Most of the sample apps that we have examined so far have not defined a theme, either at the <application> level or the <activity> level. What happens here then depends upon the device that your app runs upon:

As a result, your app is far from “broken”, despite the lack of an explicit theme. It does mean, though, that your app will have a different look on those different Android OS levels, a look that will tend to have your app blend in more with other apps on that same device.

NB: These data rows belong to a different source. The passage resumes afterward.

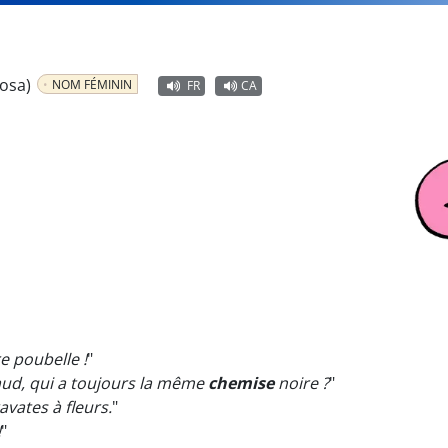
rosa)
NOM FÉMININ
FR
CA
e poubelle !
"
aud, qui a toujours la même
chemise
noire ?
"
avates à fleurs.
"
!
"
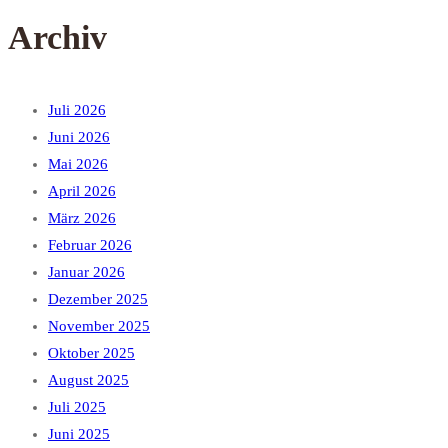
Archiv
Juli 2026
Juni 2026
Mai 2026
April 2026
März 2026
Februar 2026
Januar 2026
Dezember 2025
November 2025
Oktober 2025
August 2025
Juli 2025
Juni 2025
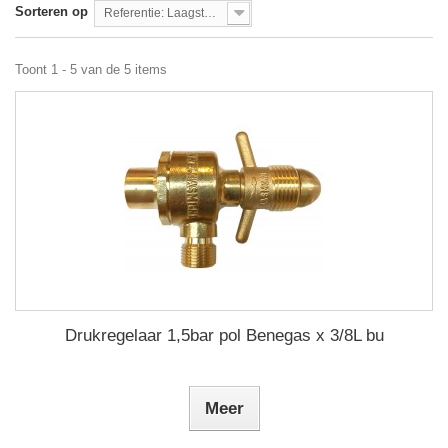
Sorteren op
Referentie: Laagste eerst
Toont 1 - 5 van de 5 items
Drukregelaar 1,5bar pol Benegas x 3/8L bu
Meer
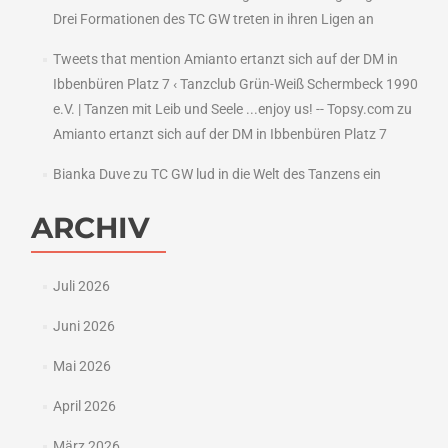
Drei Formationen des TC GW treten in ihren Ligen an
Tweets that mention Amianto ertanzt sich auf der DM in
Ibbenbüren Platz 7 ‹ Tanzclub Grün-Weiß Schermbeck 1990
e.V. | Tanzen mit Leib und Seele ...enjoy us! -- Topsy.com
zu
Amianto ertanzt sich auf der DM in Ibbenbüren Platz 7
Bianka Duve
zu
TC GW lud in die Welt des Tanzens ein
ARCHIV
Juli 2026
Juni 2026
Mai 2026
April 2026
März 2026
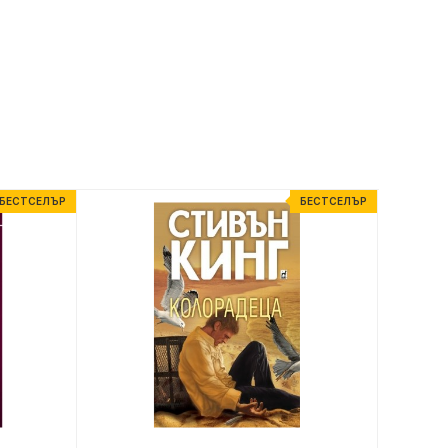
БЕСТСЕЛЪР
БЕСТСЕЛЪР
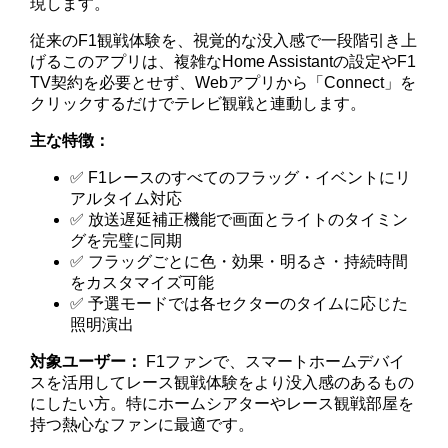
現します。
従来のF1観戦体験を、視覚的な没入感で一段階引き上
げるこのアプリは、複雑なHome Assistantの設定やF1
TV契約を必要とせず、Webアプリから「Connect」を
クリックするだけでテレビ観戦と連動します。
主な特徴：
✅ F1レースのすべてのフラッグ・イベントにリ
アルタイム対応
✅ 放送遅延補正機能で画面とライトのタイミン
グを完璧に同期
✅ フラッグごとに色・効果・明るさ・持続時間
をカスタマイズ可能
✅ 予選モードでは各セクターのタイムに応じた
照明演出
対象ユーザー：
F1ファンで、スマートホームデバイ
スを活用してレース観戦体験をより没入感のあるもの
にしたい方。特にホームシアターやレース観戦部屋を
持つ熱心なファンに最適です。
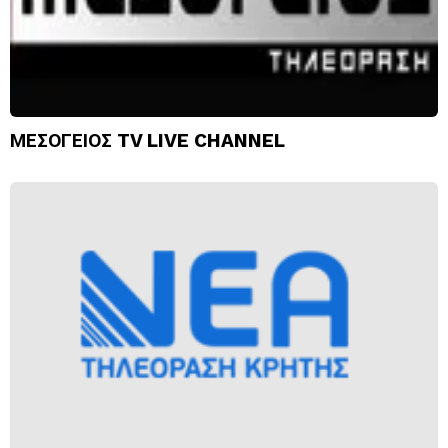
ΜΕΣΟΓΕΙΟΣ TV LIVE CHANNEL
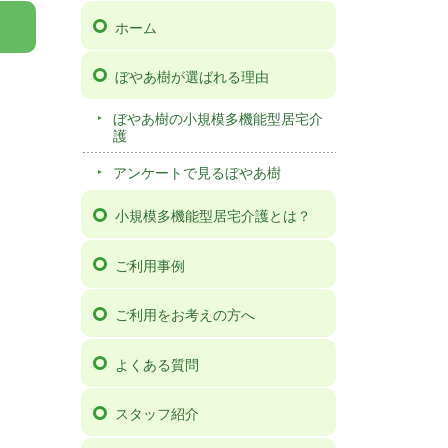
ホーム
ぼやあ樹が選ばれる理由
ぼやあ樹の小規模多機能型居宅介
護
アンケートで見るぼやあ樹
小規模多機能型居宅介護とは？
ご利用事例
ご利用をお考えの方へ
よくある質問
スタッフ紹介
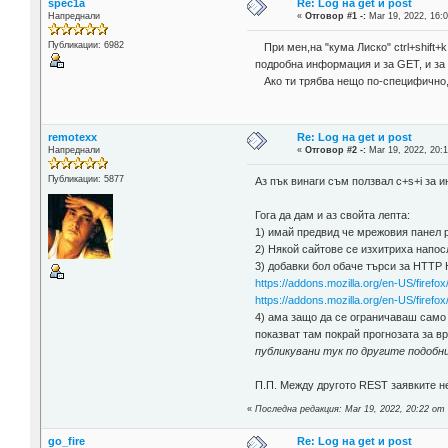
spec1a
Re: Log на get и post
Напреднали
«
Отговор #1 -:
Mar 19, 2022, 16:0
Публикации: 6982
При мен,на "кума Лиско" ctrl+shift+k
подробна информация и за GET, и за
Ако ти трябва нещо по-специфично,р
remotexx
Re: Log на get и post
Напреднали
«
Отговор #2 -:
Mar 19, 2022, 20:1
Публикации: 5877
Аз пък винаги съм ползвал c+s+i за и
Гога да дам и аз свойта лепта:
1) имай предвид че мрежовия панел р
2) Някой сайтове се изхитриха напосл
3) добавки бол обаче търси за HTTP 
https://addons.mozilla.org/en-US/firefox
https://addons.mozilla.org/en-US/firefo
4) ама защо да се ограничаваш само 
показват там покрай прогнозата за 
публикувани тук по другите подобни
П.П. Между другото REST заявките не
«
Последна редакция: Mar 19, 2022, 20:22 от
go_fire
Re: Log на get и post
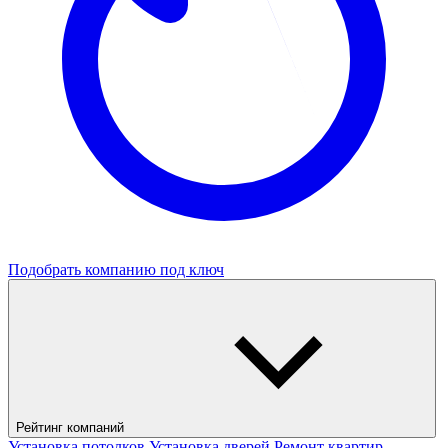
Подобрать компанию под ключ
Рейтинг компаний
Установка потолков
Установка дверей
Ремонт квартир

However, once you want to start customizing your theme, you will now run into a problem: having different themes for different OS versions. An Android 2.x device knows nothing about Theme.Material, for example, so you cannot simply create a custom theme based on Theme.Material and expect it to work. As we will see in a later chapter, the solution winds up being versioned resources, where you have different theme definitions for different API levels.

Of course, if your minSdkVersion is high enough, resource versioning is less of an issue. For example, if your minSdkVersion is 21, all devices that your app runs upon should know about Theme.Material, just as if your minSdkVersion were 11 or higher, all devices that your app would run on would know about Theme.Holo.

Android Studio’s Theme Editor

On Android Studio 1.5 and higher, there is a dedicated theme editor, which allows you to (somewhat) preview your theme and (somewhat) modify it visually.

When you open a style or theme resource, you will get a banner across the top of the XML editor, offering to open the theme in the theme editor:

The Styles/NowStyled Style Resource, with Banner
Figure 187: The Styles/NowStyled Style Resource, with Banner

Clicking the “Open editor” link in that banner will bring up the Theme Editor tab:

The Android Studio Theme Editor
Figure 188: The Android Studio Theme Editor

If the style resource does not define a style being used as a theme – as is the case with the NowStyled sample app, you wind up with a pretty, albeit read-only, way of seeing how colors and settings in the theme will affect the action bar (labeled here as the “app bar”), buttons, and so forth.

If you open the Theme Editor on a style resource that is being used as a theme, you may get a preview of that custom theme:

The Android Studio Theme Editor, For an Actual Theme
Figure 189: The Android Studio Theme Editor, For an Actual Theme

In places where you have overridden certain colors, such as the android:colorPrimary attribute for a Theme.Material-based theme, you can use a color picker to replace that color with a different value:

The Android Studio Theme Editors Color Picker Dialog
Figure 190: The Android Studio Theme Editor’s Color Picker Dialog

As the dialog notes, if you change the color in the dialog, the editor will update the associated resources to match, and show you the revised value in the preview:

The Android Studio Theme Editor, For an Revised Theme
Figure 191: The Android Studio Theme Editor, For an Revised Theme

It is possible that this tool will gain greater utility in the years to come.